_What is expected_
The answer must be every entry, given again word for word.

(Extracted page text data)
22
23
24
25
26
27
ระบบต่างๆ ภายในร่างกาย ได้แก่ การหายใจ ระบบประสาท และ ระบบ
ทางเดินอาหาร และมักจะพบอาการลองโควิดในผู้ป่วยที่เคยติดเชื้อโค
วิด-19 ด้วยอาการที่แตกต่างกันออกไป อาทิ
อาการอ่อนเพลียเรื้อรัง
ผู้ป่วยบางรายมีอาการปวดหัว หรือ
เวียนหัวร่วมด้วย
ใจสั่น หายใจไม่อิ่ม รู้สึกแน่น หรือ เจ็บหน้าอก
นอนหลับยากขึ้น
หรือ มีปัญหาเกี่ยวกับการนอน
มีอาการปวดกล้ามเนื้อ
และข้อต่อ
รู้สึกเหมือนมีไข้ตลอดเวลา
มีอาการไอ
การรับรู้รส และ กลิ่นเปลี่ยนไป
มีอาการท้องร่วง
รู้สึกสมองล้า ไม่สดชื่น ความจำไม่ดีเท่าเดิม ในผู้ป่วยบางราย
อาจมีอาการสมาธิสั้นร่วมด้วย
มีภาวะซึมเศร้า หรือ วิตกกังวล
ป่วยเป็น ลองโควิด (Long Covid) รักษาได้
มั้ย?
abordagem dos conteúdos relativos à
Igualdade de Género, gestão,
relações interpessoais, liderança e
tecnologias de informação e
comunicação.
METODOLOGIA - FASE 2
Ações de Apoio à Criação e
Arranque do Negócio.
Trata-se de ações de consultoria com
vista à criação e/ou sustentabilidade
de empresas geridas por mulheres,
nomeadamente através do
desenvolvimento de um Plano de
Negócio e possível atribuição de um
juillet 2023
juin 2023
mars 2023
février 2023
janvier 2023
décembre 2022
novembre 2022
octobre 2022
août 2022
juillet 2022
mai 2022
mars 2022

_Response to this exercise_
22
23
24
25
26
27
ระบบต่างๆ ภายในร่างกาย ได้แก่ การหายใจ ระบบประสาท และ ระบบ
ทางเดินอาหาร และมักจะพบอาการลองโควิดในผู้ป่วยที่เคยติดเชื้อโค
วิด-19 ด้วยอาการที่แตกต่างกันออกไป อาทิ
อาการอ่อนเพลียเรื้อรัง
ผู้ป่วยบางรายมีอาการปวดหัว หรือ
เวียนหัวร่วมด้วย
ใจสั่น หายใจไม่อิ่ม รู้สึกแน่น หรือ เจ็บหน้าอก
นอนหลับยากขึ้น
หรือ มีปัญหาเกี่ยวกับการนอน
มีอาการปวดกล้ามเนื้อ
และข้อต่อ
รู้สึกเหมือนมีไข้ตลอดเวลา
มีอาการไอ
การรับรู้รส และ กลิ่นเปลี่ยนไป
มีอาการท้องร่วง
รู้สึกสมองล้า ไม่สดชื่น ความจำไม่ดีเท่าเดิม ในผู้ป่วยบางราย
อาจมีอาการสมาธิสั้นร่วมด้วย
มีภาวะซึมเศร้า หรือ วิตกกังวล
ป่วยเป็น ลองโควิด (Long Covid) รักษาได้
มั้ย?
abordagem dos conteúdos relativos à
Igualdade de Género, gestão,
relações interpessoais, liderança e
tecnologias de informação e
comunicação.
METODOLOGIA - FASE 2
Ações de Apoio à Criação e
Arranque do Negócio.
Trata-se de ações de consultoria com
vista à criação e/ou sustentabilidade
de empresas geridas por mulheres,
nomeadamente através do
desenvolvimento de um Plano de
Negócio e possível atribuição de um
juillet 2023
juin 2023
mars 2023
février 2023
janvier 2023
décembre 2022
novembre 2022
octobre 2022
août 2022
juillet 2022
mai 2022
mars 2022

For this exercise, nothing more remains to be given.